Respondents to a Reuters poll of 31 analysts and traders said they expect platinum to average $1,220 an ounce this year, nearly 7 percent below the price view returned in a similar poll three months ago.
They also cut their average palladium forecast to $810 an ounce for 2015, from $845 in January.
Platinum fell for a third straight quarter at the start of this year, while palladium underperformed the rest of the precious metals complex to slide 7.6 percent, posting its biggest monthly drop in March since September.
The metals have been weighed down by a perception that supply remains plentiful despite pressure on mine output in South Africa, source of three-quarters of global platinum supply and the second largest producer of palladium after Russia.
Even an unprecedented five-month strike in the South African platinum sector last year failed to lift prices, with the supply chain cushioned by above-ground stocks. The World Platinum Investment Council last month estimated these inventories at 2.53 million ounces at the end of last year.

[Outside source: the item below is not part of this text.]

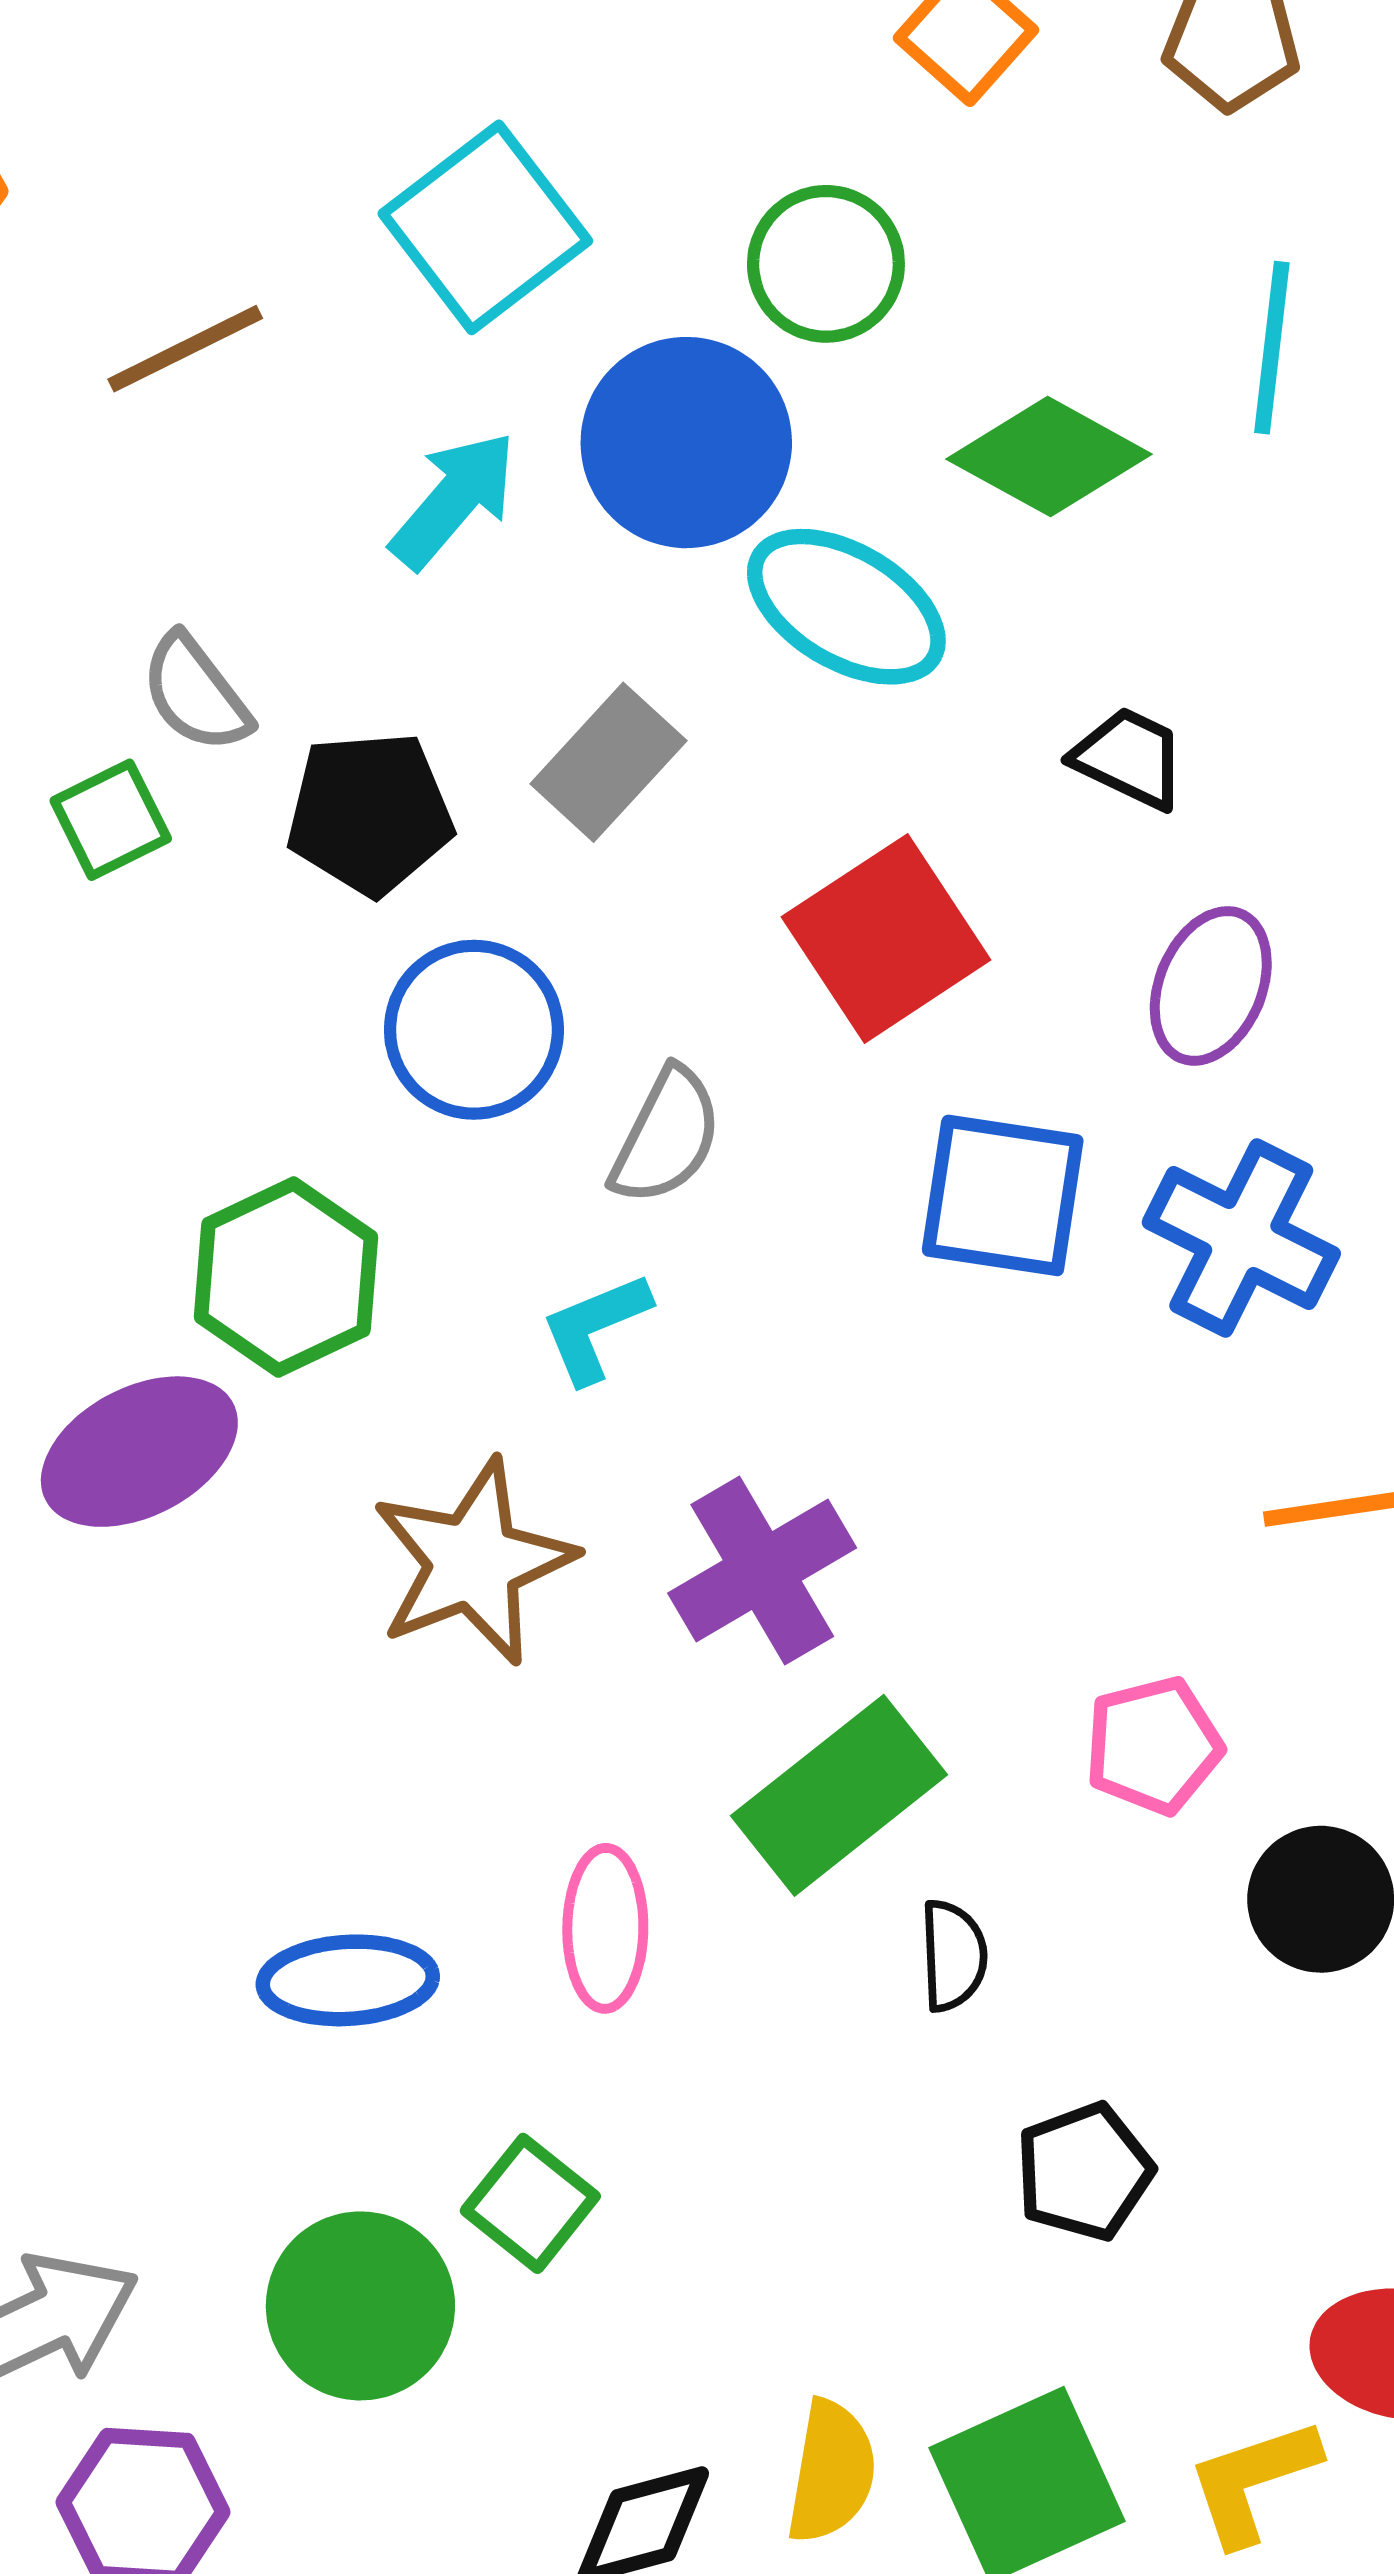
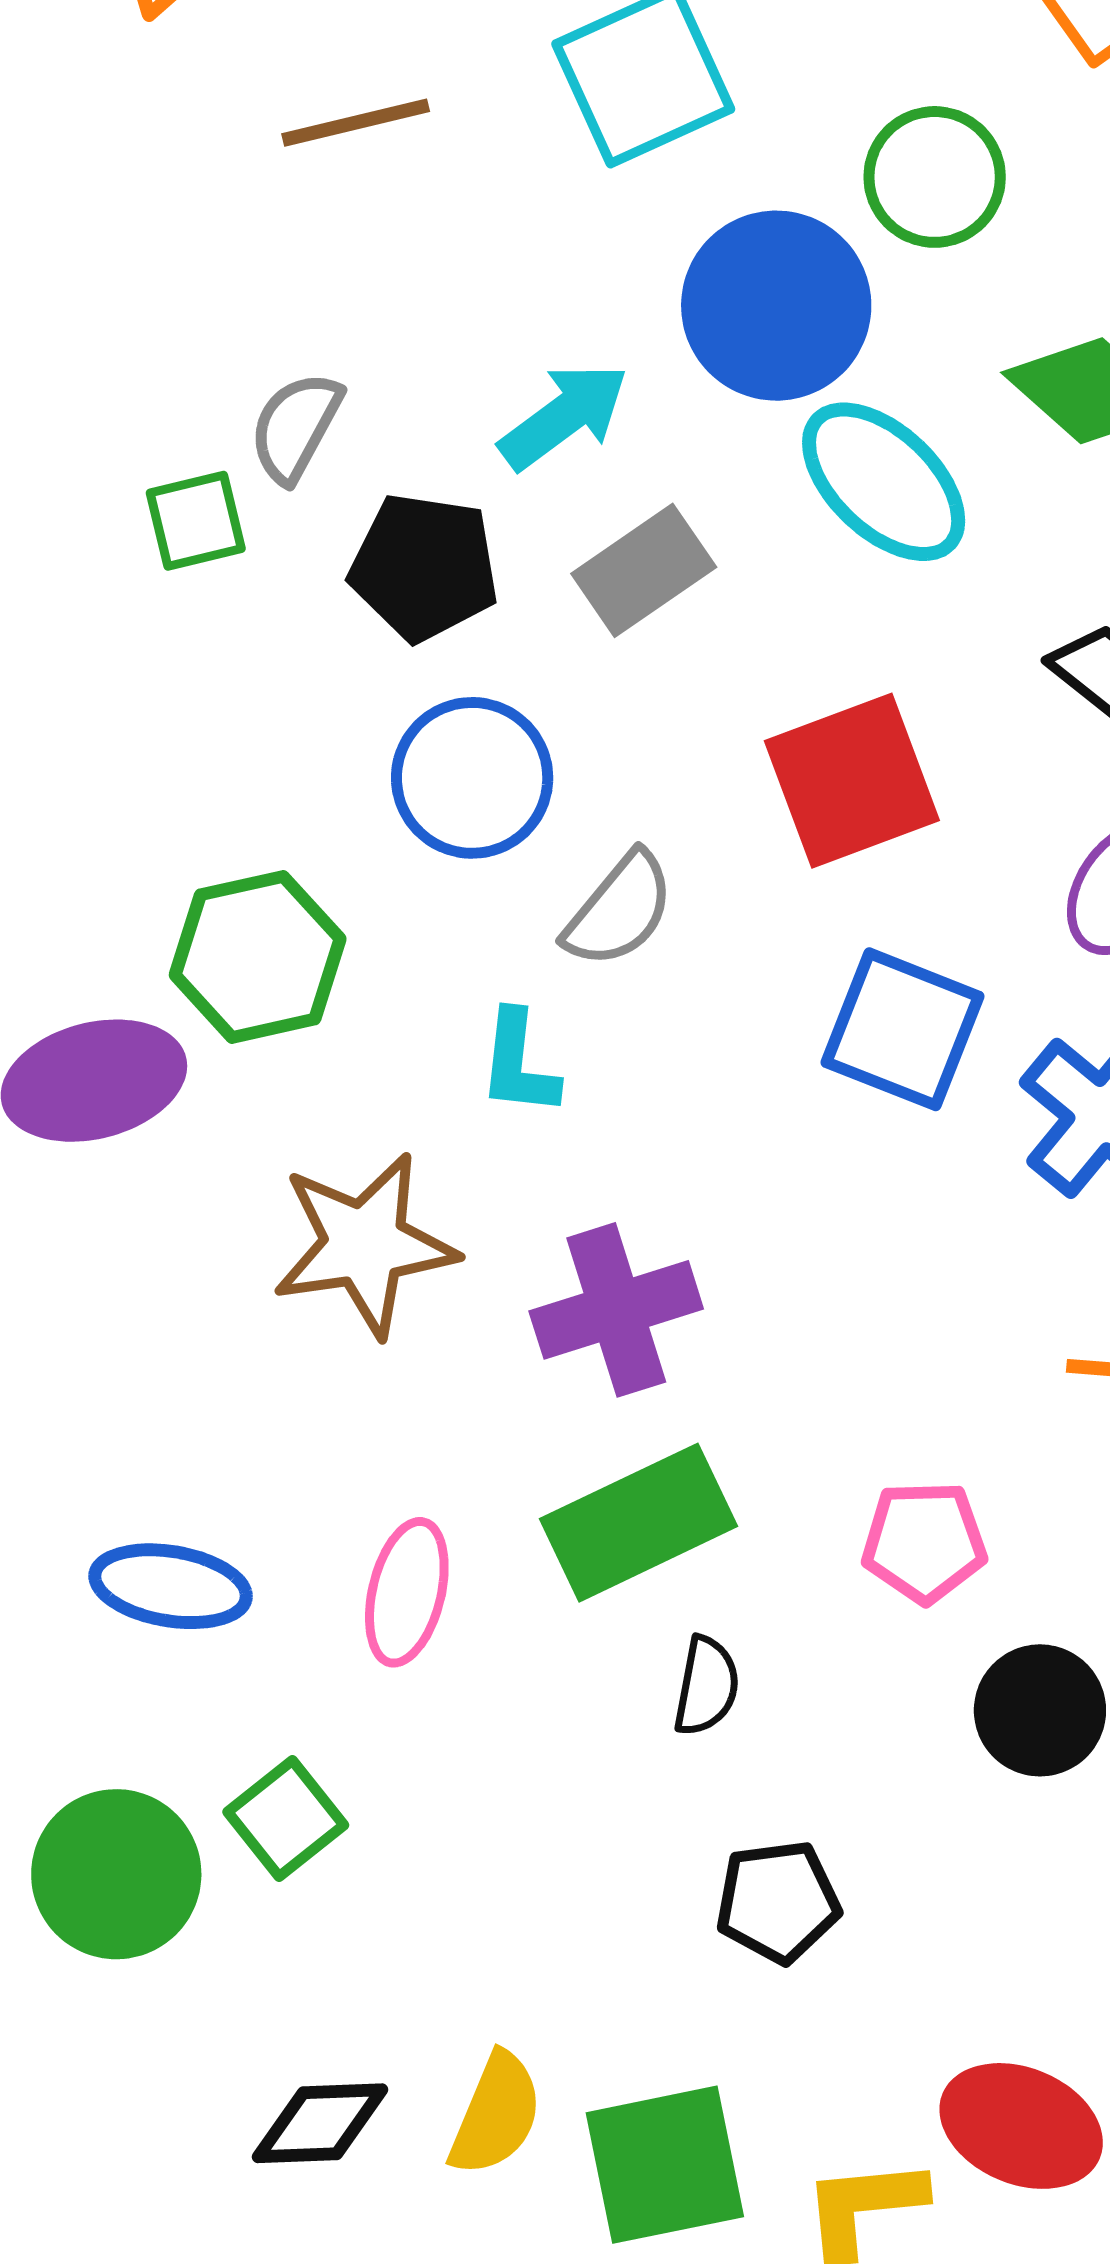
cyan arrow: (454, 500) -> (564, 416), moved
gray semicircle: (196, 693) -> (296, 427), turned 53
cyan L-shape: (595, 1328) -> (519, 1063), turned -74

“The scale of above-ground stocks implied by the WPIC suggest it could still be some years before the recent run of structural deficit begin to be reflected in platinum prices,” FastMarkets analyst James Moore said.
Demand growth from carmakers, the major consumers of platinum and palladium, which are used in autocatalysts, is also expected to be lackluster this year, analysts said, while early signs are that platinum jewelry buying in the key Chinese market has not seen a strong response to lower prices.
Output from South African mines has also been recovering after last year’s strike action, analysts said.
“The difficulties of the South African platinum industry have somewhat been alleviated by a weaker South African rand which has lowered U.S. dollar-denominated costs for the miners,” Julius Baer analyst Carsten Menke said.
“(This) does not alter the longer-term outlook of constrained supply,” he added. “(But) for this to materialize into higher prices, we believe demand from autocatalysts and jewelry needs to pick up as well.”
Analysts also cut their platinum and palladium forecasts for 2016. Next year platinum is seen averaging $1,338 an ounce, against January’s forecast of $1,480 an ounce, while palladium is seen at $862 an ounce, down from $900.